Page-level text extractions
╭──
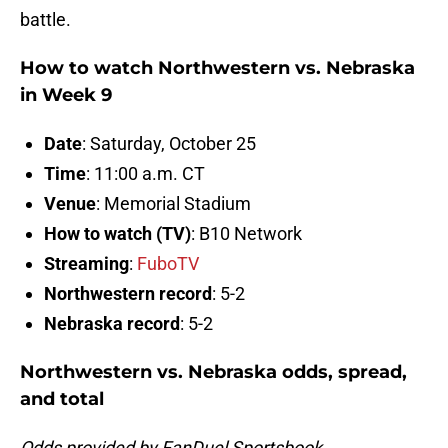
battle.
How to watch Northwestern vs. Nebraska
in Week 9
Date
: Saturday, October 25
Time
: 11:00 a.m. CT
Venue
: Memorial Stadium
How to watch (TV)
: B10 Network
Streaming
:
FuboTV
Northwestern record
: 5-2
Nebraska record
: 5-2
Northwestern vs. Nebraska odds, spread,
and total
Odds provided by FanDuel Sportsbook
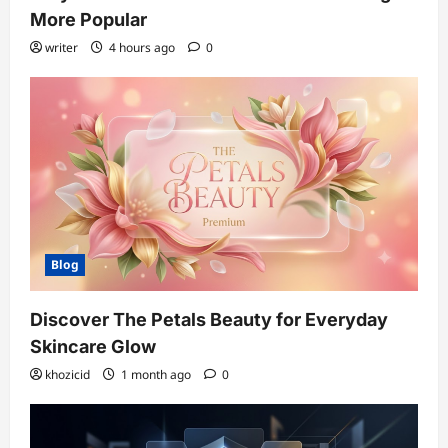
More Popular
writer
4 hours ago
0
Blog
Discover The Petals Beauty for Everyday
Skincare Glow
khozicid
1 month ago
0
╰──
Apart from the pictures, repeat every entry exactly.

battle.
How to watch Northwestern vs. Nebraska
in Week 9
Date
: Saturday, October 25
Time
: 11:00 a.m. CT
Venue
: Memorial Stadium
How to watch (TV)
: B10 Network
Streaming
:
FuboTV
Northwestern record
: 5-2
Nebraska record
: 5-2
Northwestern vs. Nebraska odds, spread,
and total
Odds provided by FanDuel Sportsbook
More Popular
writer
4 hours ago
0
Blog
Discover The Petals Beauty for Everyday
Skincare Glow
khozicid
1 month ago
0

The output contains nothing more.